### [Task goal]
Write out the entries below exactly as they stand. Skip every image.

### [Raw data]
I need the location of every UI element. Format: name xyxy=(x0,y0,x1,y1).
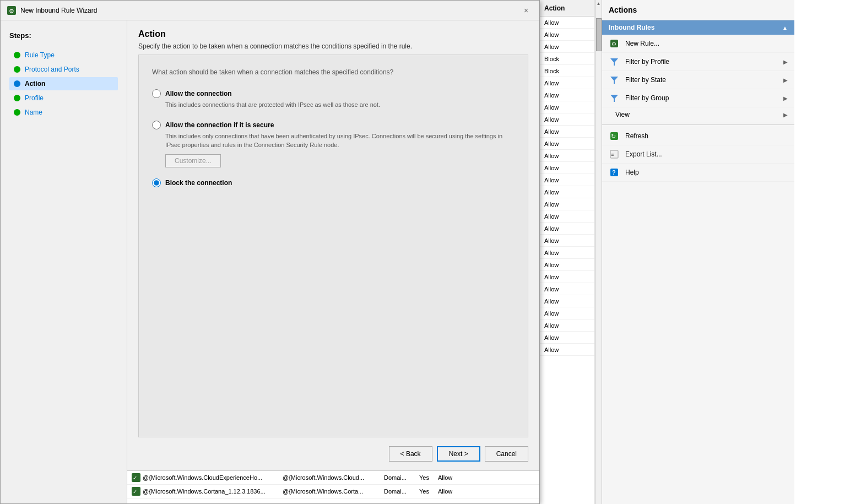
svg-text:⚙: ⚙ xyxy=(611,41,616,47)
action-row-9: Allow xyxy=(540,126,594,138)
action-row-4: Block xyxy=(540,65,594,77)
cancel-button[interactable]: Cancel xyxy=(485,446,528,462)
title-bar: ⚙ New Inbound Rule Wizard × xyxy=(1,1,539,20)
view-arrow: ▶ xyxy=(783,112,788,118)
steps-panel: Steps: Rule Type Protocol and Ports Acti… xyxy=(1,20,127,503)
customize-button[interactable]: Customize... xyxy=(165,154,221,167)
step-dot-name xyxy=(14,109,20,116)
step-label-protocol: Protocol and Ports xyxy=(25,66,79,73)
step-dot-protocol xyxy=(14,66,20,73)
action-row-25: Allow xyxy=(540,319,594,332)
close-button[interactable]: × xyxy=(519,4,533,17)
action-export-list[interactable]: ≡ Export List... xyxy=(602,145,794,164)
row-name-1: @{Microsoft.Windows.Cortana_1.12.3.1836.… xyxy=(143,488,280,495)
wizard-window: ⚙ New Inbound Rule Wizard × Steps: Rule … xyxy=(0,0,540,504)
firewall-panel: Action AllowAllowAllowBlockBlockAllowAll… xyxy=(540,0,850,504)
step-protocol-ports[interactable]: Protocol and Ports xyxy=(9,63,118,76)
action-row-18: Allow xyxy=(540,235,594,247)
block-label[interactable]: Block the connection xyxy=(152,178,515,187)
inbound-rules-chevron: ▲ xyxy=(782,25,788,31)
title-bar-left: ⚙ New Inbound Rule Wizard xyxy=(7,6,97,15)
vertical-scrollbar[interactable]: ▲ xyxy=(595,0,602,504)
next-button[interactable]: Next > xyxy=(437,446,480,462)
step-rule-type[interactable]: Rule Type xyxy=(9,48,118,62)
block-radio[interactable] xyxy=(152,178,161,187)
action-row-2: Allow xyxy=(540,41,594,53)
divider xyxy=(602,124,794,125)
action-row-21: Allow xyxy=(540,271,594,283)
action-row-24: Allow xyxy=(540,307,594,319)
row-profile-0: Domai... xyxy=(384,474,417,481)
row-action-0: Allow xyxy=(438,474,460,481)
steps-label: Steps: xyxy=(9,31,118,40)
refresh-icon: ↻ xyxy=(609,131,620,142)
step-profile[interactable]: Profile xyxy=(9,91,118,105)
export-label: Export List... xyxy=(625,150,788,158)
svg-marker-10 xyxy=(610,95,618,102)
option-allow-secure: Allow the connection if it is secure Thi… xyxy=(152,121,515,167)
scrollbar-thumb[interactable] xyxy=(596,18,602,51)
content-area: What action should be taken when a conne… xyxy=(138,55,528,437)
view-label: View xyxy=(615,111,778,118)
table-row: ✓ @{Microsoft.Windows.Cortana_1.12.3.183… xyxy=(127,485,539,498)
action-filter-state[interactable]: Filter by State ▶ xyxy=(602,71,794,89)
action-row-20: Allow xyxy=(540,259,594,271)
action-filter-group[interactable]: Filter by Group ▶ xyxy=(602,89,794,107)
action-row-12: Allow xyxy=(540,162,594,174)
action-row-26: Allow xyxy=(540,332,594,344)
action-refresh[interactable]: ↻ Refresh xyxy=(602,127,794,145)
allow-label[interactable]: Allow the connection xyxy=(152,89,515,98)
wizard-content: Steps: Rule Type Protocol and Ports Acti… xyxy=(1,20,539,503)
action-row-19: Allow xyxy=(540,247,594,259)
filter-group-label: Filter by Group xyxy=(625,94,778,102)
filter-state-icon xyxy=(609,74,620,85)
step-label-profile: Profile xyxy=(25,94,44,102)
question-text: What action should be taken when a conne… xyxy=(152,68,515,76)
scroll-up-arrow[interactable]: ▲ xyxy=(595,0,602,7)
row-group-1: @{Microsoft.Windows.Corta... xyxy=(283,488,382,495)
step-name[interactable]: Name xyxy=(9,106,118,119)
page-description: Specify the action to be taken when a co… xyxy=(138,42,528,50)
bottom-table-area: ✓ @{Microsoft.Windows.CloudExperienceHo.… xyxy=(127,470,539,503)
action-row-7: Allow xyxy=(540,101,594,113)
svg-text:⚙: ⚙ xyxy=(9,8,14,14)
filter-profile-icon xyxy=(609,56,620,67)
svg-marker-9 xyxy=(610,77,618,84)
action-view[interactable]: View ▶ xyxy=(602,107,794,122)
wizard-title: New Inbound Rule Wizard xyxy=(20,7,97,14)
action-row-17: Allow xyxy=(540,223,594,235)
table-row: ✓ @{Microsoft.Windows.CloudExperienceHo.… xyxy=(127,471,539,485)
action-row-5: Allow xyxy=(540,77,594,89)
action-row-22: Allow xyxy=(540,283,594,295)
row-action-1: Allow xyxy=(438,488,460,495)
action-row-23: Allow xyxy=(540,295,594,307)
step-action[interactable]: Action xyxy=(9,77,118,90)
action-row-10: Allow xyxy=(540,138,594,150)
allow-desc: This includes connections that are prote… xyxy=(165,100,515,110)
filter-state-label: Filter by State xyxy=(625,76,778,84)
filter-profile-arrow: ▶ xyxy=(783,59,788,65)
action-row-16: Allow xyxy=(540,210,594,223)
export-icon: ≡ xyxy=(609,149,620,160)
fw-right-content: Action AllowAllowAllowBlockBlockAllowAll… xyxy=(540,0,850,504)
row-group-0: @{Microsoft.Windows.Cloud... xyxy=(283,474,382,481)
filter-state-arrow: ▶ xyxy=(783,77,788,83)
inbound-rules-header[interactable]: Inbound Rules ▲ xyxy=(602,20,794,35)
action-row-15: Allow xyxy=(540,198,594,210)
help-icon: ? xyxy=(609,167,620,178)
allow-secure-radio[interactable] xyxy=(152,121,161,129)
back-button[interactable]: < Back xyxy=(389,446,432,462)
action-filter-profile[interactable]: Filter by Profile ▶ xyxy=(602,53,794,71)
step-label-name: Name xyxy=(25,109,42,116)
allow-title: Allow the connection xyxy=(165,90,232,97)
actions-panel-title: Actions xyxy=(602,0,794,20)
action-help[interactable]: ? Help xyxy=(602,164,794,182)
allow-radio[interactable] xyxy=(152,89,161,98)
svg-text:✓: ✓ xyxy=(133,475,137,481)
filter-profile-label: Filter by Profile xyxy=(625,58,778,66)
wizard-icon: ⚙ xyxy=(7,6,16,15)
main-content: Action Specify the action to be taken wh… xyxy=(127,20,539,503)
action-new-rule[interactable]: ⚙ New Rule... xyxy=(602,35,794,53)
step-dot-rule-type xyxy=(14,52,20,58)
allow-secure-label[interactable]: Allow the connection if it is secure xyxy=(152,121,515,129)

### [Result of this exercise]
I need the location of every UI element. Format: name xyxy=(x0,y0,x1,y1).
svg-text:⚙: ⚙ xyxy=(611,41,616,47)
action-row-9: Allow xyxy=(540,126,594,138)
action-row-4: Block xyxy=(540,65,594,77)
cancel-button[interactable]: Cancel xyxy=(485,446,528,462)
title-bar: ⚙ New Inbound Rule Wizard × xyxy=(1,1,539,20)
view-arrow: ▶ xyxy=(783,112,788,118)
steps-panel: Steps: Rule Type Protocol and Ports Acti… xyxy=(1,20,127,503)
customize-button[interactable]: Customize... xyxy=(165,154,221,167)
step-dot-name xyxy=(14,109,20,116)
step-label-protocol: Protocol and Ports xyxy=(25,66,79,73)
step-dot-protocol xyxy=(14,66,20,73)
action-row-25: Allow xyxy=(540,319,594,332)
close-button[interactable]: × xyxy=(519,4,533,17)
action-export-list[interactable]: ≡ Export List... xyxy=(602,145,794,164)
row-name-1: @{Microsoft.Windows.Cortana_1.12.3.1836.… xyxy=(143,488,280,495)
wizard-window: ⚙ New Inbound Rule Wizard × Steps: Rule … xyxy=(0,0,540,504)
firewall-panel: Action AllowAllowAllowBlockBlockAllowAll… xyxy=(540,0,850,504)
step-protocol-ports[interactable]: Protocol and Ports xyxy=(9,63,118,76)
action-row-18: Allow xyxy=(540,235,594,247)
block-label[interactable]: Block the connection xyxy=(152,178,515,187)
inbound-rules-chevron: ▲ xyxy=(782,25,788,31)
title-bar-left: ⚙ New Inbound Rule Wizard xyxy=(7,6,97,15)
vertical-scrollbar[interactable]: ▲ xyxy=(595,0,602,504)
next-button[interactable]: Next > xyxy=(437,446,480,462)
step-rule-type[interactable]: Rule Type xyxy=(9,48,118,62)
block-radio[interactable] xyxy=(152,178,161,187)
action-row-2: Allow xyxy=(540,41,594,53)
divider xyxy=(602,124,794,125)
action-row-21: Allow xyxy=(540,271,594,283)
action-row-24: Allow xyxy=(540,307,594,319)
row-profile-0: Domai... xyxy=(384,474,417,481)
row-action-0: Allow xyxy=(438,474,460,481)
steps-label: Steps: xyxy=(9,31,118,40)
refresh-icon: ↻ xyxy=(609,131,620,142)
step-profile[interactable]: Profile xyxy=(9,91,118,105)
export-label: Export List... xyxy=(625,150,788,158)
svg-marker-10 xyxy=(610,95,618,102)
option-allow-secure: Allow the connection if it is secure Thi… xyxy=(152,121,515,167)
scrollbar-thumb[interactable] xyxy=(596,18,602,51)
content-area: What action should be taken when a conne… xyxy=(138,55,528,437)
view-label: View xyxy=(615,111,778,118)
table-row: ✓ @{Microsoft.Windows.Cortana_1.12.3.183… xyxy=(127,485,539,498)
action-filter-state[interactable]: Filter by State ▶ xyxy=(602,71,794,89)
action-row-20: Allow xyxy=(540,259,594,271)
action-filter-group[interactable]: Filter by Group ▶ xyxy=(602,89,794,107)
action-row-12: Allow xyxy=(540,162,594,174)
action-row-26: Allow xyxy=(540,332,594,344)
action-refresh[interactable]: ↻ Refresh xyxy=(602,127,794,145)
allow-label[interactable]: Allow the connection xyxy=(152,89,515,98)
wizard-content: Steps: Rule Type Protocol and Ports Acti… xyxy=(1,20,539,503)
action-row-19: Allow xyxy=(540,247,594,259)
filter-group-label: Filter by Group xyxy=(625,94,778,102)
filter-state-icon xyxy=(609,74,620,85)
step-label-profile: Profile xyxy=(25,94,44,102)
question-text: What action should be taken when a conne… xyxy=(152,68,515,76)
scroll-up-arrow[interactable]: ▲ xyxy=(595,0,602,7)
row-group-1: @{Microsoft.Windows.Corta... xyxy=(283,488,382,495)
step-name[interactable]: Name xyxy=(9,106,118,119)
page-description: Specify the action to be taken when a co… xyxy=(138,42,528,50)
bottom-table-area: ✓ @{Microsoft.Windows.CloudExperienceHo.… xyxy=(127,470,539,503)
action-row-7: Allow xyxy=(540,101,594,113)
svg-text:⚙: ⚙ xyxy=(9,8,14,14)
filter-profile-icon xyxy=(609,56,620,67)
svg-marker-9 xyxy=(610,77,618,84)
action-view[interactable]: View ▶ xyxy=(602,107,794,122)
wizard-title: New Inbound Rule Wizard xyxy=(20,7,97,14)
action-row-17: Allow xyxy=(540,223,594,235)
table-row: ✓ @{Microsoft.Windows.CloudExperienceHo.… xyxy=(127,471,539,485)
action-row-5: Allow xyxy=(540,77,594,89)
action-row-22: Allow xyxy=(540,283,594,295)
row-action-1: Allow xyxy=(438,488,460,495)
action-row-23: Allow xyxy=(540,295,594,307)
step-action[interactable]: Action xyxy=(9,77,118,90)
action-row-10: Allow xyxy=(540,138,594,150)
allow-desc: This includes connections that are prote… xyxy=(165,100,515,110)
filter-state-label: Filter by State xyxy=(625,76,778,84)
filter-profile-arrow: ▶ xyxy=(783,59,788,65)
action-row-16: Allow xyxy=(540,210,594,223)
export-icon: ≡ xyxy=(609,149,620,160)
fw-right-content: Action AllowAllowAllowBlockBlockAllowAll… xyxy=(540,0,850,504)
row-group-0: @{Microsoft.Windows.Cloud... xyxy=(283,474,382,481)
filter-state-arrow: ▶ xyxy=(783,77,788,83)
inbound-rules-header[interactable]: Inbound Rules ▲ xyxy=(602,20,794,35)
action-row-15: Allow xyxy=(540,198,594,210)
help-icon: ? xyxy=(609,167,620,178)
allow-secure-radio[interactable] xyxy=(152,121,161,129)
back-button[interactable]: < Back xyxy=(389,446,432,462)
action-filter-profile[interactable]: Filter by Profile ▶ xyxy=(602,53,794,71)
step-label-name: Name xyxy=(25,109,42,116)
allow-title: Allow the connection xyxy=(165,90,232,97)
actions-panel-title: Actions xyxy=(602,0,794,20)
action-help[interactable]: ? Help xyxy=(602,164,794,182)
allow-radio[interactable] xyxy=(152,89,161,98)
svg-text:✓: ✓ xyxy=(133,475,137,481)
filter-profile-label: Filter by Profile xyxy=(625,58,778,66)
wizard-icon: ⚙ xyxy=(7,6,16,15)
main-content: Action Specify the action to be taken wh… xyxy=(127,20,539,503)
action-new-rule[interactable]: ⚙ New Rule... xyxy=(602,35,794,53)
step-dot-rule-type xyxy=(14,52,20,58)
allow-secure-label[interactable]: Allow the connection if it is secure xyxy=(152,121,515,129)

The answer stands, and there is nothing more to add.